Long horizon (5–10 years)
If regulation and liability evolve, you could see:
• more semi-autonomous diagnostic systems in narrow pathways,
• a smaller number of physicians supervising larger patient panels,
• and a larger “clinical operations” layer: human navigators + AI copilots + protocol officers.
But the limiting factors will be trust, accountability, and political legitimacy, not raw model capability.
Misleading “vibes” to watch for (in the article and in the discourse)
1. “AI is better than doctors” (usually means “better on a narrow benchmark”). (Nature)
2. “AI reasoning” (often means pattern completion + retrieval; true reasoning under uncertainty is still fragile). (Live Science)
3. “AI reduces workload” (sometimes it does; sometimes it creates new work: monitoring, auditing, exceptions). (PMC)
4. “AI is neutral” (it inherits bias and can amplify it in scalable ways). (MIT News)
How to make AI actually improve care (my governance stance)
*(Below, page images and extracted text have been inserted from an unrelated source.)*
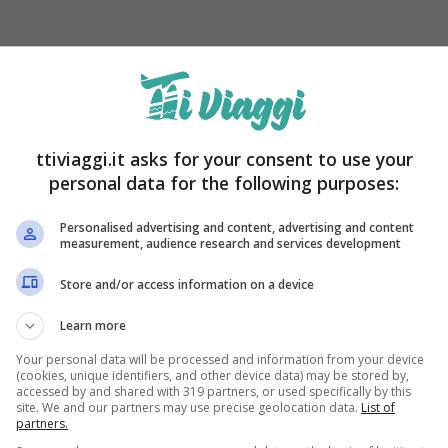
ttiviaggi.it asks for your consent to use your
personal data for the following purposes:
perta di
due capitali europee affascinant
i.
Personalised advertising and content, advertising and content
ittà
ricca di storia e cultura,
con monumenti
measurement, audience research and services development
herese e il Ponte delle Catene.
Bucarest,
la
Store and/or access information on a device
a e vivace,
con attrazioni come il Palazzo del
Learn more
rco Cismigiu.
Your personal data will be processed and information from your device
(cookies, unique identifiers, and other device data) may be stored by,
accessed by and shared with 319 partners, or used specifically by this
site. We and our partners may use precise geolocation data.
List of
partners.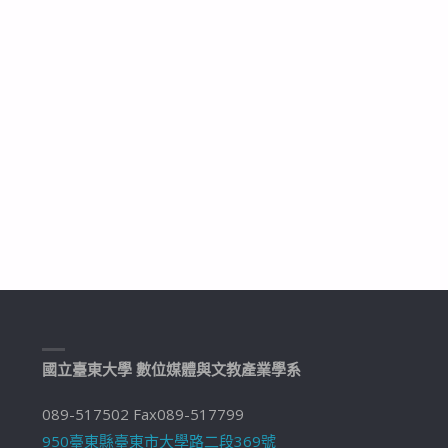
國立臺東大學 數位媒體與文教產業學系
089-517502 Fax089-517799
950臺東縣臺東市大學路二段369號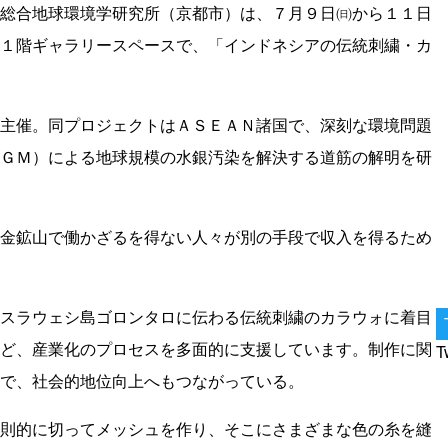
総合地球環境学研究所（京都市）は、７月９日㈰から１１日
１階ギャラリースペースで、「インドネシアの伝統刺繍・カ
主催。同プロジェクトはＡＳＥＡＮ諸国で、深刻な環境問題
ＧＭ）による地球規模の水銀汚染を解決する道筋の解明を研
金鉱山で働かざるを得ない人々が別の手段で収入を得るため
スラウェシ島ゴロンタロに伝わる伝統刺繍のカラウォに着目
ど、産業化のプロセスを多面的に支援しています。制作に関
T
で、社会的地位向上へもつながっている。
則的に切ってメッシュを作り、そこにさまざまな色の糸を縫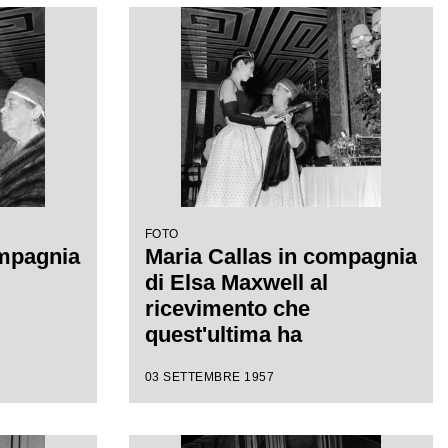
FOTO
ompagnia
Maria Callas in compagnia
di Elsa Maxwell al
ricevimento che
quest'ultima ha
 onore
organizzato in suo onore
03 SETTEMBRE 1957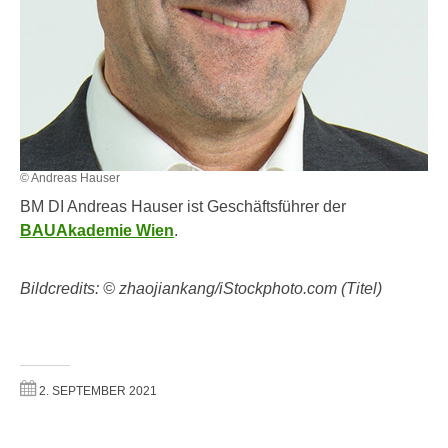
r
a
t
b
e
e
C
n
o
.
o
W
k
e
i
© Andreas Hauser
n
e
BM DI Andreas Hauser ist Geschäftsführer der
n
s
BAUAkademie Wien
.
S
z
i
u
e
Bildcredits: © zhaojiankang/iStockphoto.com (Titel)
A
d
n
e
a
r
l
C
y
2. SEPTEMBER 2021
o
s
o
e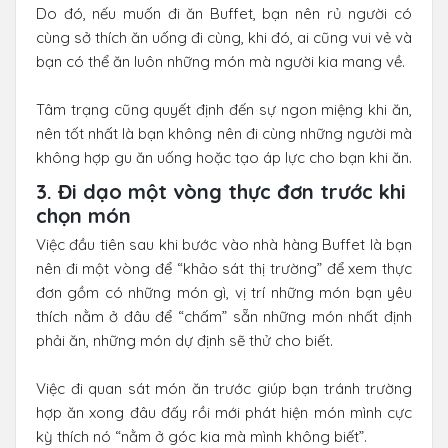
Do đó, nếu muốn đi ăn Buffet, bạn nên rủ người có
cùng sở thích ăn uống đi cùng, khi đó, ai cũng vui vẻ và
bạn có thể ăn luôn những món mà người kia mang về.
Tâm trạng cũng quyết định đến sự ngon miệng khi ăn,
nên tốt nhất là bạn không nên đi cùng những người mà
không hợp gu ăn uống hoặc tạo áp lực cho bạn khi ăn.
3. Đi dạo một vòng thực đơn trước khi
chọn món
Việc đầu tiên sau khi bước vào nhà hàng Buffet là bạn
nên đi một vòng để “khảo sát thị trường” để xem thực
đơn gồm có những món gì, vị trí những món bạn yêu
thích nằm ở đâu để “chấm” sẵn những món nhất định
phải ăn, những món dự định sẽ thử cho biết.
Việc đi quan sát món ăn trước giúp bạn tránh trường
hợp ăn xong đâu đấy rồi mới phát hiện món mình cực
kỳ thích nó “nằm ở góc kia mà mình không biết”.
If you want AI to reduce harm and not just optimize billing:
• “Cockpit not chatbot” design: AI drafts; humans sign; every output logged; escalation rules mandatory.
• Bias testing as a release gate: probe typos, slang, non-native English, gendered cues, disability cues (MIT’s findings show why). (MIT News)
• Independent evaluation: don’t rely only on vendor claims; require external validation and post-deployment monitoring.
• Hard boundaries: AI should not autonomously diagnose, change meds, or triage emergencies without robust safeguards.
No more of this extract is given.